Étymologie  : le spectre d’émission de l’indium montre une raie bleu-indigo dont la très forte intensité est sans commune mesure avec les raies de même couleur des autres éléments connus. Cette caractéristique a justifié le nom de notre élément. Les composés de l’indium sont par ailleurs incolores.

Origine  : L’indium est un élément produit par capture de neutrons dans les noyaux d’éléments du pic du fer. Les neutrons peuvent provenir de la réaction nucléaire qui transforme le néon en magnésium, ou celui qui transforme le carbone 13 en oxygène 16. Ces processus de capture de neutrons peuvent être rapides, comme par exemple lors de la fusion d’étoiles à neutrons, où les neutrons rapides sont capturés et grossissent les noyaux des éléments du pic du fer. La réaction nucléaire peut aussi être une capture lente de neutrons, par exemple dans les étoiles de masse intermédiaire en fin de vie (branche asymptotique des géantes).
Dans le cas de l’indium, il est produit à environ 70% par des processus de capture rapides.

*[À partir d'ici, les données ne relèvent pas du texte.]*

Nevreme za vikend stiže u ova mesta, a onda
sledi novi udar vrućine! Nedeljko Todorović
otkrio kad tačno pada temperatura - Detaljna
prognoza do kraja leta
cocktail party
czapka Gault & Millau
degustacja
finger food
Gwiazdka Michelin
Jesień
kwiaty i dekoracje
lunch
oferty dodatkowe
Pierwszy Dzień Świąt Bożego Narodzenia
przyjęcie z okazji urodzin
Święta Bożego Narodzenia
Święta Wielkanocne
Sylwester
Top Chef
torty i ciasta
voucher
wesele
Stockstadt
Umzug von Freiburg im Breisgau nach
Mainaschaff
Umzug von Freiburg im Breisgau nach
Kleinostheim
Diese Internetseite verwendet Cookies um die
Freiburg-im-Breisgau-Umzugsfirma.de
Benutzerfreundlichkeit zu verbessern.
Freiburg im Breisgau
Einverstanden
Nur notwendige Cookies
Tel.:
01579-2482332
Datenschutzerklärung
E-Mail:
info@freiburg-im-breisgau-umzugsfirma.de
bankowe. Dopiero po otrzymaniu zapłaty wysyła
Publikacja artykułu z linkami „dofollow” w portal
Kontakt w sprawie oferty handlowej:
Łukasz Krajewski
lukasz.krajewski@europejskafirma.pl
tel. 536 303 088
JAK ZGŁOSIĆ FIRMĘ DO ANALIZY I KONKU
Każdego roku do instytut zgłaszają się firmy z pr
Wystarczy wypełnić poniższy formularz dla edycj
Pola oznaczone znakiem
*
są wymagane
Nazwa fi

Historique  : En 1863, F. Reich de l’École des Mines de Freiberg, non loin de Dresde, travaillait sur un échantillon de blende, minéral contenant essentiellement du sulfure de zinc ZnS et était à la recherche de l’élément thallium (81) découvert deux ans auparavant. Reich isola un solide jaune qu’il pensait être du sulfure de thallium. Analysé par spectroscopie, le composé présentait des raies d’absorption qui n’étaient pas celles du thallium. Son collègue H. Richter de Dresde détecta une raie violet-indigo très brillante…et donna le nom d’indium au nouvel élément mis ainsi en évidence.
Richter et Reich publièrent ensemble leur découverte…mais, de passage à Paris, Richter revendiqua seul la découverte et les deux savants se brouillèrent.

Monument à Ferdinand Reich, Freiberg (Saxe) - Crédit photo : Unukorno, 2011

L’indium dans la vie courante :
L’indium est majoritairement utilisé pour la fabrication de l’alliage ITO (Indium-Tin-Oxide en anglais, oxyde mixte d’indium et d’étain). Sous forme de couches minces (échelle nanométrique), l’alliage ITO présente une excellente transparence optique allié à une bonne conductivité électrique. L’alliage ITO est en particulier utilisé dans les écrans tactiles ou les écrans plats de TV.
Certains composés de l’indium (antimoniure InSb par exemple) sont des semi-conducteurs trouvant leur application en électronique (diodes notamment).
Allié à l’argent, c’est un bon piège à neutrons dans les réacteurs nucléaires.

Chapelet de diodes électroluminescentes à base de de nitrure de gallium et d’indium - Crédit photo : Hi-Res Images of Chemical Elements (2011)

L’indium à l’Institut UTINAM :
Les polymères conducteurs comme la polyaniline ont désormais de nombreuses applications comme capteurs, inhibiteurs de corrosion, diodes électroluminescentes ou cellules solaires. L’Institut UTINAM a montré avec succès que ces polymères conducteurs pouvaient être obtenus par polymérisation électrochimique à la surface d’oxydes métalliques comme l’ITO (indium-tin oxide, oxyde mixte d’étain et d’indium).
Les propriétés de surface obtenues sont de très bonne qualité, associées à la conductivité électrique et à la transparence optique des oxydes mixte indium/étain. La structure poreuse des films conducteurs peut renforcer l’immobilisation des molécules biologiques (application en qualité de biocapteurs).